Author Rick Martinez on Traveling 20,000 Miles Through Mexico for a Sense of Home

My memories with my grandmother are all about the food stuff. I however try to remember the odor of porky pinto beans simmering in her kitchen area, in which I spent every Sunday evening as a kid. What appeared like various hundred heat do-it-yourself flour tortillas, each individual a ideal spherical, have been usually stacked towards the ceiling. Amid the smell of stewed pork, dried chiles, and cumin, she would greet me with a seize of my cheeks, a hug, and a kiss. This was house, and this was the food items of my family members. 

I experienced driven through Mexico for seven months—and virtually 17,000 miles—before I tasted something like what my grandmother utilised to cook dinner.

Then I stopped for lunch at the mercado in Santiago, just outside Monterrey, and ordered a pink pork guiso (stew). It came with beans and rice and tortillas de harina (flour). When the plate landed in front of me, I had an immediate flashback to my grandmother’s table—what sat right before me looked specifically like the foodstuff she utilized to make. The pinto beans had been mashed with prosperous, juicy pork fat. The flour tortillas were thick, ideal for soaking up the crimson stew. I took a chunk, teared up, and sat there, hardly ready to complete eating. I termed my father and cried.

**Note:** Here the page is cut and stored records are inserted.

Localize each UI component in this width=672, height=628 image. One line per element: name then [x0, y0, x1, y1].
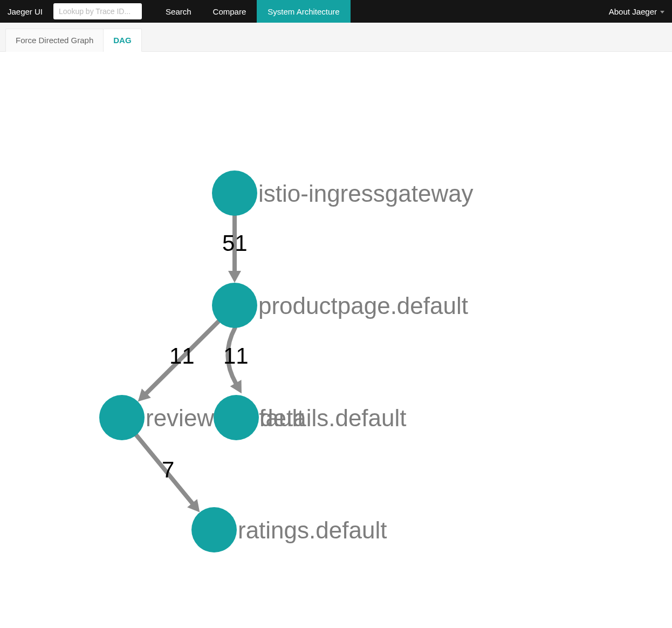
dag-edge-weight: 11	[223, 343, 249, 368]
tab-dag[interactable]: DAG	[104, 29, 141, 52]
tabs-bar: Force Directed Graph DAG	[0, 23, 672, 52]
dag-canvas[interactable]: 5111117istio-ingressgatewayproductpage.d…	[0, 52, 672, 624]
about-jaeger-dropdown[interactable]: About Jaeger	[609, 7, 664, 16]
tab-force-directed-graph[interactable]: Force Directed Graph	[5, 29, 104, 52]
dag-node-label: ratings.default	[238, 517, 387, 543]
dag-node-label: productpage.default	[258, 292, 468, 319]
dag-node[interactable]	[191, 507, 237, 552]
top-nav: Jaeger UI Search Compare System Architec…	[0, 0, 672, 23]
chevron-down-icon	[660, 11, 664, 13]
dag-edge-weight: 7	[162, 457, 174, 482]
about-jaeger-label: About Jaeger	[609, 7, 657, 16]
dag-node[interactable]	[212, 283, 257, 328]
trace-id-input[interactable]	[53, 3, 142, 19]
nav-compare[interactable]: Compare	[202, 0, 257, 23]
dag-node-label: details.default	[260, 405, 407, 431]
dag-svg[interactable]: 5111117istio-ingressgatewayproductpage.d…	[0, 52, 672, 624]
nav-links: Search Compare System Architecture	[155, 0, 351, 23]
dag-node[interactable]	[212, 170, 257, 216]
dag-edge-arrow	[228, 271, 241, 283]
dag-node-label: istio-ingressgateway	[258, 180, 474, 207]
dag-edge-weight: 11	[169, 343, 195, 368]
nav-search[interactable]: Search	[155, 0, 202, 23]
dag-node[interactable]	[99, 395, 145, 440]
dag-node[interactable]	[214, 395, 259, 440]
dag-edge-weight: 51	[222, 230, 248, 256]
nav-system-architecture[interactable]: System Architecture	[257, 0, 350, 23]
brand-title[interactable]: Jaeger UI	[8, 7, 43, 16]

I’d found a link by foodstuff.

Maíz becoming ground into masa in Janitzio, Michoacán

Ren Fuller

A street watch in Capula, Michoacán

Ren Fuller

But the factor was, the men and women in Monterrey didn’t appear like me. They seemed a whole lot like my dad’s side of the relatives: The Martínez’s are light-weight skinned and have lighter hair than my mother’s side, the Castruitas. I have additional of my maternal grandfather’s features—darker hair, darker skin, darker eyes, sharper options in my deal with, a lot more moreno (brown). I’d located just one part of the puzzle in Monterrey, but there have been nonetheless lacking parts.

That adjusted a few times later on, when I drove into Saltillo, Coahuila, about an hour southwest of Monterrey. I parked and walked the cobblestone streets of the Spanish colonial plazas, finally sitting down on a bench and observing a family perform in front of me. There was a tiny lady, about three yrs old, in a little white costume and black Mary Jane footwear, dancing amongst her dad and mom. She turned toward me and my heart sank: She appeared accurately like a picture of my mother when she was the exact same age. I sat there frozen, tears welling in my eyes at the hanging resemblance. I then walked through the mercado—and everybody I observed seemed familiar. It was like getting at a wedding day and bumping into kinfolk I hadn’t viewed in a long time I didn’t remember their names, but I understood their faces.

It may well have been sufficient to head residence with. I had located the flavors of my childhood and I had observed men and women who glance like me. However lacking though, was the individual sense of belonging that I expected—that I desperately wished. I hadn’t discovered a location that felt like it was mine I hadn’t discovered my place in Mexico. 

Just as I was inching closer to acquiring what I’d occur for, the earth turned upside down. In March 2020, when the pandemic totally strike the U.S. and Mexico, I was in the middle of the desert in Coahuila. When I realized we’d be entering lockdown, I drove 8 hrs to the to start with significant city on the open Pacific, Mazatlán. I’d be better to hold out it out there.